Odds ratios were used to assess the efficacy of adding urine alkalizing agents to fluid therapy for rhabdomyolysis by comparing the intervention and control groups (Figure 3). The results revealed that the intervention group did not exhibit a significant improvement in any of the measured outcomes compared to the control group. Specifically, statistical analysis indicated no significant differences between the groups for the need for dialysis (OR: 4.25; 95% CI: 0-3.8e+07; p=0.25) or the occurrence of AKI (OR: 1.26; 95% CI: 0.86-1.84, p=0.36).

 

Fig. 3. Odds ratio and heterogeneity in comparing the effect of urine alkalinization with fluid therapy alone on the prevention of acute kidney injury, the need for hemodialysis, and acute renal failure in patients with rhabdomyolysis

 

Heterogeneity Analysis

Heterogeneity was examined using the Chi squared test, and the results are reported as the I2 statistic (Figure 3). For the outcome of AKI, the I² value of 55.54% indicated moderate heterogeneity, which may stem from differences in population age, diverse underlying causes of rhabdomyolysis, various comorbidities, and an undisclosed duration of treatment initiation. For the need for dialysis, a substantial I2 of 95.58% suggested significant heterogeneity, likely due to causes similar to those for AKI. In contrast, acute renal failure (ARF) exhibited an I² of 0%, indicating no notable heterogeneity. Due to the observed heterogeneity and the limited number of included studies (fewer than 10), a subgroup analysis was not performed, in accordance with the Cochrane Handbook recommendations [16].

 

Discussion

 

This study is the first systematic review and meta-analysis to specifically investigate the effect of urine alkalinization on preventing AKI in patients with rhabdomyolysis. To ensure a comprehensive review of the available literature, we developed an inclusive search strategy that did not apply time or language filters.
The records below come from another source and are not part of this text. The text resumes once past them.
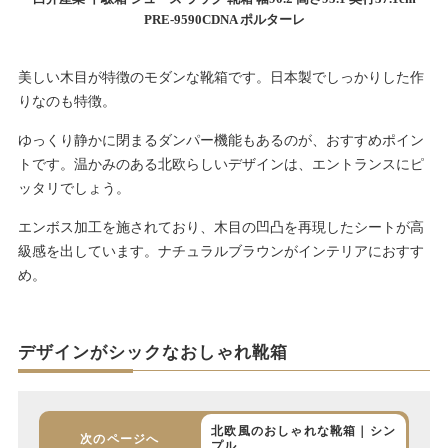
PRE-9590CDNA ポルターレ
美しい木目が特徴のモダンな靴箱です。日本製でしっかりした作
りなのも特徴。
ゆっくり静かに閉まるダンパー機能もあるのが、おすすめポイン
トです。温かみのある北欧らしいデザインは、エントランスにピ
ッタリでしょう。
エンボス加工を施されており、木目の凹凸を再現したシートが高
級感を出しています。ナチュラルブラウンがインテリアにおすす
め。
デザインがシックなおしゃれ靴箱
北欧風のおしゃれな靴箱｜シン
次のページへ
プル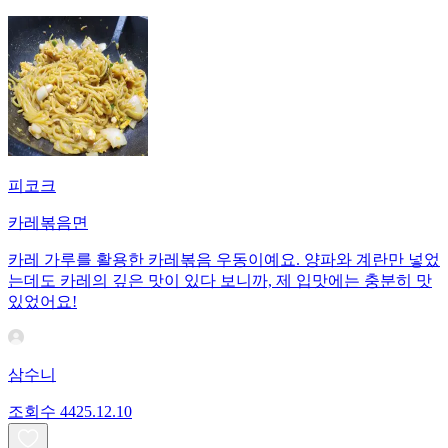
피코크
카레볶음면
카레 가루를 활용한 카레볶음 우동이예요. 양파와 계란만 넣었
는데도 카레의 깊은 맛이 있다 보니까, 제 입맛에는 충분히 맛
있었어요!
삼수니
조회수
44
25.12.10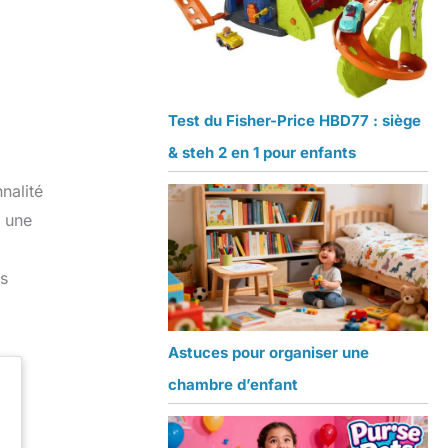
Test du Fisher-Price HBD77 : siège
& steh 2 en 1 pour enfants
nalité
t une
os
Astuces pour organiser une
chambre d’enfant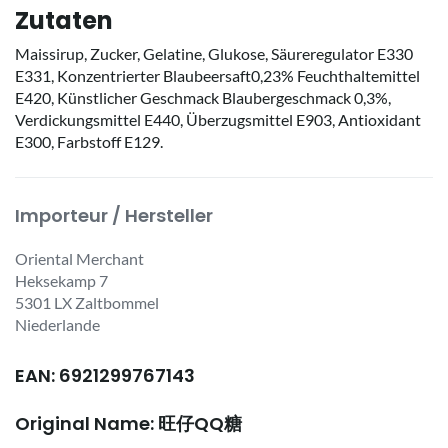
Zutaten
Maissirup, Zucker, Gelatine, Glukose, Säureregulator E330
E331, Konzentrierter Blaubeersaft0,23% Feuchthaltemittel
E420, Künstlicher Geschmack Blaubergeschmack 0,3%,
Verdickungsmittel E440, Überzugsmittel E903, Antioxidant
E300, Farbstoff E129.
Importeur / Hersteller
Oriental Merchant
Heksekamp 7
5301 LX Zaltbommel
Niederlande
EAN: 6921299767143
Original Name: 旺仔QQ糖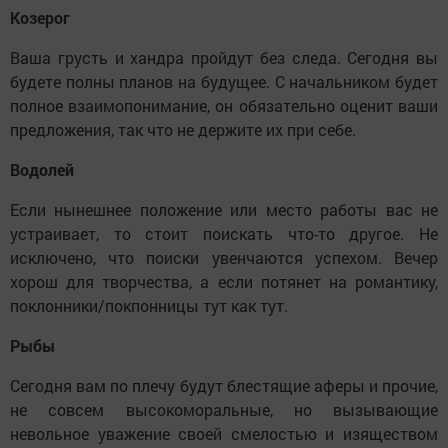
Козерог
Ваша грусть и хандра пройдут без следа. Сегодня вы
будете полны планов на будущее. С начальником будет
полное взаимопонимание, он обязательно оценит ваши
предложения, так что не держите их при себе.
Водолей
Если нынешнее положение или место работы вас не
устраивает, то стоит поискать что-то другое. Не
исключено, что поиски увенчаются успехом. Вечер
хорош для творчества, а если потянет на романтику,
поклонники/покпонницы тут как тут.
Рыбы
Сегодня вам по плечу будут блестящие аферы и прочие,
не совсем высокоморальные, но вызывающие
невольное уважение своей смелостью и изяществом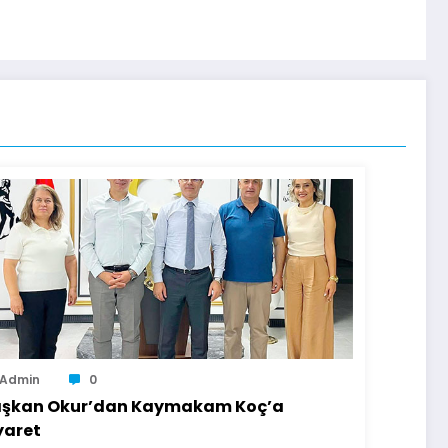
Admin
0
şkan Okur’dan Kaymakam Koç’a
yaret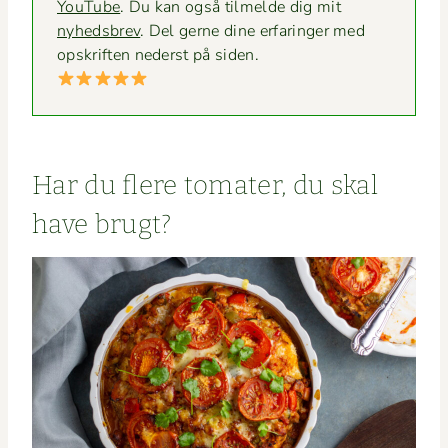
YouTube
. Du kan også tilmelde dig mit
nyheds­brev
. Del gerne dine erfaringer med
opskriften ned­er­st på siden.
Har du flere tomater, du skal
have brugt?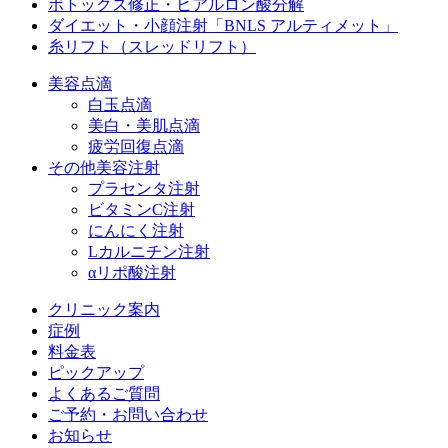
ボトックス修正・ヒアルロン酸分解
ダイエット・小顔注射
「BNLS アルティメット」
糸リフト（スレッドリフト）
美容点滴
白玉点滴
美白・美肌点滴
疲労回復点滴
その他美容注射
プラセンタ注射
ビタミンC注射
にんにく注射
Lカルニチン注射
αリポ酸注射
クリニック案内
症例
料金表
ピックアップ
よくあるご質問
ご予約・お問い合わせ
お知らせ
The utility of urine alkalinization for preventing AKI in rhabdomyolysis patients has remained uncertain in previous research. Some studies suggested a potential benefit. For instance, an animal study by Özgüç et al., indicated that a hypertonic saline-dextran solution could effectively prevent oxidant damage and restore tissue blood flow in experimental rhabdomyolysis. However, the same study noted that a combination of 0.9% saline, sodium bicarbonate, and mannitol seemed to be superior to hypertonic saline and dextran in reducing oxidant injury. They concluded that further investigation is required to understand the effects of solute overload and metabolic acidosis resulting from hypertonic saline-dextran resuscitation on renal function in this context [22]. Supporting a potential role in humans, a study by Nielsen et al., involving 77 patients with CK levels exceeding 10,000 U/L, concluded that supplementing fluid therapy with bicarbonate and mannitol helped to prevent acute renal dysfunction [23].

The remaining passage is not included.